Exercise description
Please restate the entries verbatim. The copy should hold no pictures.

Collected data:
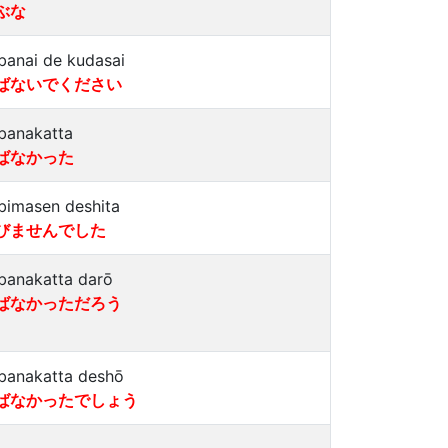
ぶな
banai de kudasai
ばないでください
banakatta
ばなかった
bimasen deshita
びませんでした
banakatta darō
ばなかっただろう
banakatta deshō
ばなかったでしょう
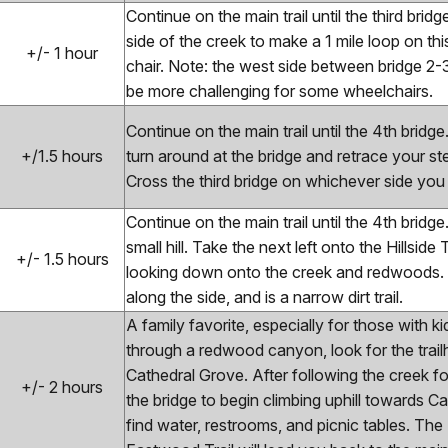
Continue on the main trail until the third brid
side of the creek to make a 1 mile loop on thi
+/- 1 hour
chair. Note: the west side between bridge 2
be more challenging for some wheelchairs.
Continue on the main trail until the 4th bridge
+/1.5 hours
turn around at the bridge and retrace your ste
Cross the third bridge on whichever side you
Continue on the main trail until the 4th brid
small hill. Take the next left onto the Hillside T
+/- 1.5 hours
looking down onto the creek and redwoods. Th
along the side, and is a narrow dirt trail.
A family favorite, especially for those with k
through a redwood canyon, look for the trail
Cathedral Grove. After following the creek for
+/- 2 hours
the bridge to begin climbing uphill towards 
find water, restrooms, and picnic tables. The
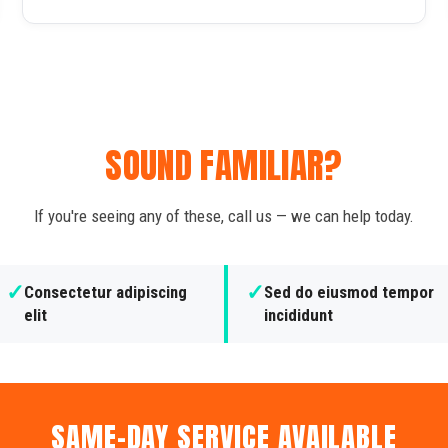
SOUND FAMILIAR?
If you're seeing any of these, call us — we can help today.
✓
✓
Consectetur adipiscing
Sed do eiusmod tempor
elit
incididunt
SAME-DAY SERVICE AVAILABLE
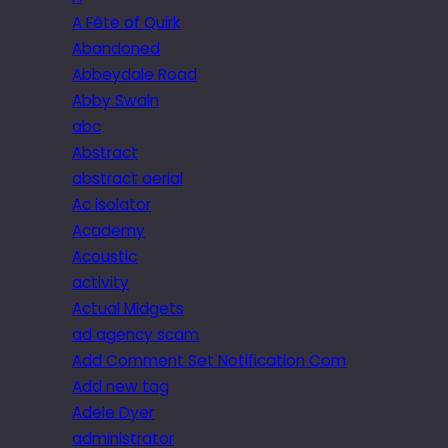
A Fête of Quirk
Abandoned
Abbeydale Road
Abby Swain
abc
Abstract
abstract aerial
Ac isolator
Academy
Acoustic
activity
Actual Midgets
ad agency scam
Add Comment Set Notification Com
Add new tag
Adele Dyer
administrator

Result
ぶな
banai de kudasai
ばないでください
banakatta
ばなかった
bimasen deshita
びませんでした
banakatta darō
ばなかっただろう
banakatta deshō
ばなかったでしょう
Continue on the main trail until the third brid
side of the creek to make a 1 mile loop on thi
+/- 1 hour
chair. Note: the west side between bridge 2
be more challenging for some wheelchairs.
Continue on the main trail until the 4th bridge
+/1.5 hours
turn around at the bridge and retrace your ste
Cross the third bridge on whichever side you
Continue on the main trail until the 4th brid
small hill. Take the next left onto the Hillside T
+/- 1.5 hours
looking down onto the creek and redwoods. Th
along the side, and is a narrow dirt trail.
A family favorite, especially for those with k
through a redwood canyon, look for the trail
Cathedral Grove. After following the creek for
+/- 2 hours
the bridge to begin climbing uphill towards 
find water, restrooms, and picnic tables. The
SOUND FAMILIAR?
If you're seeing any of these, call us — we can help today.
✓
✓
Consectetur adipiscing
Sed do eiusmod tempor
elit
incididunt
SAME-DAY SERVICE AVAILABLE
A Fête of Quirk
Abandoned
Abbeydale Road
Abby Swain
abc
Abstract
abstract aerial
Ac isolator
Academy
Acoustic
activity
Actual Midgets
ad agency scam
Add Comment Set Notification Com
Add new tag
Adele Dyer
administrator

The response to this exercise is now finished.